# Stage 11 — Evaluation & Risk Communication 

In [None]:

import numpy as np, pandas as pd
from pathlib import Path
import matplotlib.pyplot as plt
plt.rcParams["figure.figsize"] = (8,4)
plt.rcParams["axes.grid"] = True
import sys
ROOT = Path.cwd().parents[0] if (Path.cwd().name == "notebooks") else Path.cwd()
sys.path.append(str(ROOT / "src"))
from evaluation import (
    generate_synthetic_data, simple_model_fit_predict,
    rmse, mae, bootstrap_metric_ci, scenario_impute,
    scenario_drop_missing, subgroup_metric_by
)
SEED = 123
np.random.seed(SEED)


## 1) Load data

In [None]:

data_path = (ROOT / "data" / "data_stage11_eval_risk.csv")
if data_path.exists():
    df = pd.read_csv(data_path)
else:
    df = generate_synthetic_data(n=800, missing_rate=0.08, seed=42)
    data_path.parent.mkdir(parents=True, exist_ok=True)
    df.to_csv(data_path, index=False)
display(df.head())
print("Shape:", df.shape, "| Missing:", df.isna().sum().to_dict())

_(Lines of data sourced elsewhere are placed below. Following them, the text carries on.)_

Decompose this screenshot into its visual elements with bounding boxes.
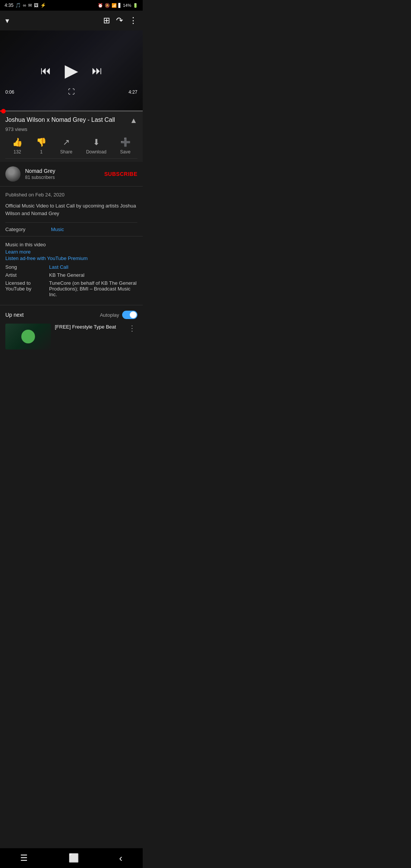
status-right: ⏰ 🔕 📶 ▋ 14% 🔋 [98, 3, 138, 8]
channel-info: Nomad Grey 81 subscribers [25, 168, 104, 180]
dislike-count: 1 [40, 149, 43, 155]
up-next-header: Up next Autoplay [5, 311, 137, 319]
toggle-knob [130, 311, 137, 318]
share-button[interactable]: ↗ Share [60, 137, 72, 155]
music-row-licensed: Licensed toYouTube by TuneCore (on behal… [5, 280, 137, 297]
share-icon: ↗ [63, 137, 70, 147]
channel-subscribers: 81 subscribers [25, 175, 104, 180]
time-bar: 0:06 ⛶ 4:27 [5, 88, 137, 96]
next-video-info: [FREE] Freestyle Type Beat [55, 324, 123, 330]
published-date: Published on Feb 24, 2020 [5, 192, 137, 198]
video-title-row: Joshua Wilson x Nomad Grey - Last Call ▲ [5, 116, 137, 125]
cell-signal-icon: ▋ [118, 3, 121, 8]
licensed-value: TuneCore (on behalf of KB The General Pr… [49, 280, 137, 297]
dislike-icon: 👎 [36, 137, 46, 147]
mute-icon: 🔕 [105, 3, 110, 8]
views-count: 973 views [5, 126, 137, 132]
battery-icon: 🔋 [133, 3, 138, 8]
next-video-more-button[interactable]: ⋮ [127, 324, 137, 333]
video-player[interactable]: ⏮ ▶ ⏭ 0:06 ⛶ 4:27 [0, 30, 143, 110]
next-button[interactable]: ⏭ [92, 64, 102, 77]
avatar-image [5, 166, 21, 182]
description-text: Official Music Video to Last Call by upc… [5, 202, 137, 217]
dislike-button[interactable]: 👎 1 [36, 137, 46, 155]
wifi-icon: ⚡ [40, 3, 46, 8]
status-bar: 4:35 🎵 ∞ ✉ 🖼 ⚡ ⏰ 🔕 📶 ▋ 14% 🔋 [0, 0, 143, 11]
like-button[interactable]: 👍 132 [12, 137, 22, 155]
music-row-song: Song Last Call [5, 264, 137, 270]
save-label: Save [120, 149, 131, 155]
autoplay-area: Autoplay [100, 311, 137, 319]
signal-wifi-icon: 📶 [112, 3, 117, 8]
next-video-row[interactable]: [FREE] Freestyle Type Beat ⋮ [5, 324, 137, 349]
up-next-section: Up next Autoplay [FREE] Freestyle Type B… [0, 305, 143, 355]
share-label: Share [60, 149, 72, 155]
save-button[interactable]: ➕ Save [120, 137, 131, 155]
play-pause-button[interactable]: ▶ [65, 60, 78, 81]
progress-dot [1, 109, 6, 113]
category-row: Category Music [5, 222, 137, 232]
music-section-title: Music in this video [5, 242, 137, 247]
status-left: 4:35 🎵 ∞ ✉ 🖼 ⚡ [5, 3, 46, 8]
autoplay-toggle[interactable] [122, 311, 137, 319]
gmail-icon: ✉ [28, 3, 32, 8]
home-button[interactable]: ⬜ [61, 850, 86, 866]
artist-value: KB The General [49, 272, 137, 278]
music-info: Music in this video Learn more Listen ad… [0, 236, 143, 305]
download-icon: ⬇ [93, 137, 100, 147]
infinity-icon: ∞ [23, 3, 26, 8]
collapse-button[interactable]: ▾ [5, 16, 9, 25]
info-collapse-button[interactable]: ▲ [130, 116, 137, 125]
autoplay-label: Autoplay [100, 312, 119, 318]
player-controls: ⏮ ▶ ⏭ [40, 60, 102, 81]
nav-bar: ☰ ⬜ ‹ [0, 848, 143, 868]
image-icon: 🖼 [34, 3, 38, 8]
channel-avatar[interactable] [5, 166, 21, 182]
like-count: 132 [14, 149, 21, 155]
share-button-top[interactable]: ↷ [116, 16, 123, 26]
description-area: Published on Feb 24, 2020 Official Music… [0, 187, 143, 236]
current-time: 0:06 [5, 89, 14, 95]
action-row: 👍 132 👎 1 ↗ Share ⬇ Download ➕ Save [5, 132, 137, 159]
top-bar: ▾ ⊞ ↷ ⋮ [0, 11, 143, 30]
download-label: Download [86, 149, 106, 155]
licensed-label: Licensed toYouTube by [5, 280, 49, 292]
artist-label: Artist [5, 272, 49, 278]
progress-bar[interactable] [0, 110, 143, 112]
channel-row: Nomad Grey 81 subscribers SUBSCRIBE [0, 162, 143, 187]
video-title: Joshua Wilson x Nomad Grey - Last Call [5, 116, 126, 124]
top-bar-right: ⊞ ↷ ⋮ [103, 16, 137, 26]
music-icon: 🎵 [15, 3, 21, 8]
next-video-title: [FREE] Freestyle Type Beat [55, 324, 123, 330]
thumb-circle [21, 330, 35, 343]
song-value[interactable]: Last Call [49, 264, 137, 270]
learn-more-link[interactable]: Learn more [5, 249, 137, 255]
category-label: Category [5, 227, 51, 232]
total-time: 4:27 [129, 89, 137, 95]
previous-button[interactable]: ⏮ [40, 64, 51, 77]
next-video-thumbnail [5, 324, 51, 349]
song-label: Song [5, 264, 49, 270]
music-rows: Song Last Call Artist KB The General Lic… [5, 264, 137, 297]
video-info: Joshua Wilson x Nomad Grey - Last Call ▲… [0, 112, 143, 162]
subscribe-button[interactable]: SUBSCRIBE [104, 171, 137, 177]
add-to-queue-button[interactable]: ⊞ [103, 16, 110, 26]
menu-button[interactable]: ☰ [13, 850, 35, 866]
up-next-label: Up next [5, 312, 24, 318]
youtube-premium-link[interactable]: Listen ad-free with YouTube Premium [5, 255, 137, 261]
channel-name[interactable]: Nomad Grey [25, 168, 104, 174]
back-button[interactable]: ‹ [112, 849, 130, 867]
time-display: 4:35 [5, 3, 13, 8]
download-button[interactable]: ⬇ Download [86, 137, 106, 155]
more-options-button[interactable]: ⋮ [129, 16, 137, 26]
category-value[interactable]: Music [51, 227, 64, 232]
fullscreen-button[interactable]: ⛶ [68, 88, 75, 96]
like-icon: 👍 [12, 137, 22, 147]
alarm-icon: ⏰ [98, 3, 103, 8]
battery-percent: 14% [123, 3, 131, 8]
save-icon: ➕ [120, 137, 131, 147]
music-row-artist: Artist KB The General [5, 272, 137, 278]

## 2) Baseline fit & metric

In [None]:

df_mean = scenario_impute(df, strategy="mean")
X = df_mean[["x1","x2","x3"]]
y = df_mean["y"]
model, pred = simple_model_fit_predict(X, y)
base_rmse = rmse(y, pred)
base_mae = mae(y, pred)
print("Baseline RMSE:", round(base_rmse, 4), "| MAE:", round(base_mae, 4))

resid = y - pred
plt.scatter(pred, resid, s=12, alpha=0.7)
plt.axhline(0, linestyle="--")
plt.title("Residuals vs Prediction (Baseline)")
plt.xlabel("Prediction"); plt.ylabel("Residual")
plt.show()


## 3) Bootstrap CI for metric (RMSE)

In [None]:

ci, point_est, dist = bootstrap_metric_ci(X, y, metric_fn=rmse, B=600, seed=SEED, return_dist=True)
print("Bootstrap RMSE point estimate:", round(point_est, 4))
print("95% CI:", (round(ci[0],4), round(ci[1],4)))

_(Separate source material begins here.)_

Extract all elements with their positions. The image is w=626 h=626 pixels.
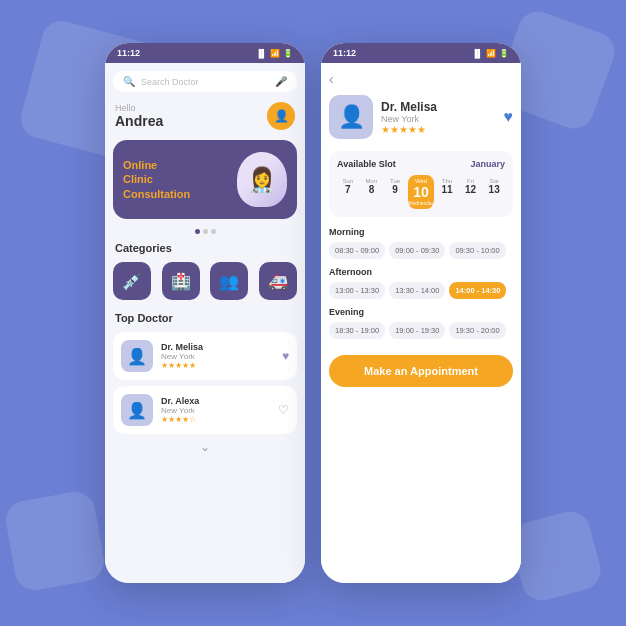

plt.hist(dist, bins=30, alpha=0.8)
plt.axvline(ci[0], linestyle="--")
plt.axvline(ci[1], linestyle="--")
plt.title("Bootstrap distribution of RMSE")
plt.xlabel("RMSE"); plt.ylabel("Frequency")
plt.show()


## 4) Scenario comparisons (≥ 2)

In [None]:

df_median = scenario_impute(df, strategy="median")
XA, yA = df_median[["x1","x2","x3"]], df_median["y"]
_, pA = simple_model_fit_predict(XA, yA)
rmse_A, mae_A = rmse(yA, pA), mae(yA, pA)

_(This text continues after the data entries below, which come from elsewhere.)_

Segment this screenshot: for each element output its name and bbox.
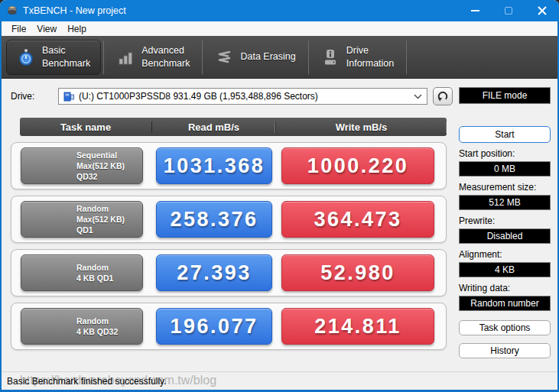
measurement-size-value[interactable]: 512 MB [459,195,551,210]
task-button[interactable]: Random Max(512 KB) QD1 [21,201,143,238]
toolbar-separator [406,40,407,74]
tab-basic-benchmark[interactable]: Basic Benchmark [6,40,101,75]
tab-data-erasing[interactable]: Data Erasing [205,40,305,75]
benchmark-row-4kb-qd32: Random 4 KB QD32 196.077 214.811 [11,303,447,350]
alignment-label: Alignment: [459,249,551,260]
benchmark-row-sequential-qd32: Sequential Max(512 KB) QD32 1031.368 100… [11,142,447,190]
write-result: 1000.220 [281,147,434,184]
side-panel: FILE mode Start Start position: 0 MB Mea… [459,87,551,371]
read-result: 1031.368 [156,147,272,184]
toolbar: Basic Benchmark Advanced Benchmark Data … [2,36,557,79]
tab-data-erasing-label: Data Erasing [240,50,295,63]
refresh-icon [437,90,449,102]
menubar: File View Help [2,21,557,36]
drive-row: Drive: (U:) CT1000P3PSSD8 931.49 GB (1,9… [11,87,453,105]
read-result: 196.077 [156,308,272,345]
drive-icon [63,91,75,102]
start-position-value[interactable]: 0 MB [459,161,551,177]
benchmark-row-random-qd1: Random Max(512 KB) QD1 258.376 364.473 [11,196,447,243]
menu-view[interactable]: View [31,23,62,35]
drive-select[interactable]: (U:) CT1000P3PSSD8 931.49 GB (1,953,488,… [58,88,427,105]
status-message: Basic Benchmark finished successfully. [7,376,167,387]
read-result: 27.393 [156,254,272,291]
txbench-window: TxBENCH - New project File View Help [0,0,559,392]
bar-chart-icon [116,48,135,66]
task-button[interactable]: Sequential Max(512 KB) QD32 [21,147,143,184]
prewrite-label: Prewrite: [459,215,551,226]
app-icon [6,5,18,17]
task-options-button[interactable]: Task options [459,320,551,335]
task-button[interactable]: Random 4 KB QD1 [21,254,143,291]
maximize-button[interactable] [492,0,525,21]
window-frame: File View Help Basic Benchmark [0,21,559,392]
tab-advanced-benchmark-label: Advanced Benchmark [141,44,190,70]
tab-drive-information[interactable]: Drive Information [311,40,405,75]
writing-data-value[interactable]: Random number [459,296,551,311]
statusbar: Basic Benchmark finished successfully. h… [2,371,557,390]
maximize-icon [505,7,512,15]
titlebar: TxBENCH - New project [0,0,559,21]
close-icon [538,6,547,15]
stopwatch-icon [17,48,35,66]
chevron-down-icon [414,94,422,99]
measurement-size-label: Measurement size: [459,182,551,193]
prewrite-value[interactable]: Disabled [459,228,551,244]
task-button[interactable]: Random 4 KB QD32 [21,308,143,345]
tab-basic-benchmark-label: Basic Benchmark [42,44,90,70]
minimize-icon [471,10,479,11]
write-result: 214.811 [281,308,434,345]
start-position-label: Start position: [459,148,551,159]
minimize-button[interactable] [458,0,492,21]
close-button[interactable] [525,0,559,21]
tab-drive-information-label: Drive Information [346,44,395,70]
results-table-header: Task name Read mB/s Write mB/s [20,118,447,136]
history-button[interactable]: History [459,343,551,358]
file-mode-button[interactable]: FILE mode [459,87,551,104]
write-result: 364.473 [281,201,434,238]
header-read: Read mB/s [151,121,275,133]
tab-advanced-benchmark[interactable]: Advanced Benchmark [106,40,200,75]
menu-file[interactable]: File [6,23,31,35]
toolbar-separator [202,40,203,74]
menu-help[interactable]: Help [62,23,92,35]
read-result: 258.376 [156,201,272,238]
writing-data-label: Writing data: [459,283,551,293]
toolbar-separator [308,40,309,74]
window-title: TxBENCH - New project [23,5,458,16]
erase-icon [215,48,233,66]
header-write: Write mB/s [275,121,447,133]
drive-select-value: (U:) CT1000P3PSSD8 931.49 GB (1,953,488,… [79,91,414,102]
refresh-drives-button[interactable] [433,87,453,105]
write-result: 52.980 [281,254,434,291]
alignment-value[interactable]: 4 KB [459,262,551,277]
content-area: Drive: (U:) CT1000P3PSSD8 931.49 GB (1,9… [2,79,557,371]
start-button[interactable]: Start [459,126,551,143]
header-task-name: Task name [20,121,151,133]
drive-label: Drive: [11,91,58,102]
toolbar-separator [103,40,104,74]
drive-info-icon [321,48,340,66]
benchmark-row-4kb-qd1: Random 4 KB QD1 27.393 52.980 [11,249,447,296]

df_drop = scenario_drop_missing(df)
XB, yB = df_drop[["x1","x2","x3"]], df_drop["y"]
_, pB = simple_model_fit_predict(XB, yB)
rmse_B, mae_B = rmse(yB, pB), mae(yB, pB)

comp = pd.DataFrame({
    "scenario": ["Baseline(mean)", "Median", "DropMissing"],
    "RMSE": [float(base_rmse), float(rmse_A), float(rmse_B)],
    "MAE": [float(base_mae), float(mae_A), float(mae_B)],
    "n_obs": [len(df_mean), len(df_median), len(df_drop)]
})
display(comp)

xs = np.arange(len(comp))
width = 0.35
plt.bar(xs - width/2, comp["RMSE"], width, label="RMSE")
plt.bar(xs + width/2, comp["MAE"], width, label="MAE")
plt.xticks(xs, comp["scenario"])
plt.title("Scenario comparison (consistent axes)")
plt.ylabel("Error")
plt.legend()
plt.show()


## 5) Subgroup diagnostics (by `segment`)

In [None]:

dfb = df_mean.assign(pred=pred, resid=y - pred)
sub = subgroup_metric_by(dfb, metric_fn=rmse, subgroup_col="segment")
display(sub)

plt.bar(sub["segment"].astype(str), sub["rmse"])
plt.title("RMSE by segment")
plt.xlabel("segment"); plt.ylabel("RMSE")
plt.show()

for s, g in dfb.groupby("segment"):
    plt.scatter(g["pred"], g["resid"], s=10, alpha=0.5, label=f"seg {s}")
plt.axhline(0, linestyle="--")
plt.title("Residuals by segment")
plt.xlabel("Prediction"); plt.ylabel("Residual")
plt.legend()
plt.show()



## 6) Stakeholder-facing summary (≤ 1 page)

**Assumptions**: linear relation; baseline mean imputation; stable generating process.  
**Uncertainty**: 95% CI on RMSE from bootstrap (B=600).  
**Sensitivity**: median imputation close to baseline; dropping rows reduces n and can bias if missingness ≠ MCAR.  
**Subgroups**: Segment D shows higher error (noisier).  

**Holds if** missing-rate ≲10% and segment mix stable.  
**Sensitive to** missing-rate >15% or surge in Segment D; consider robust/segment-aware models next.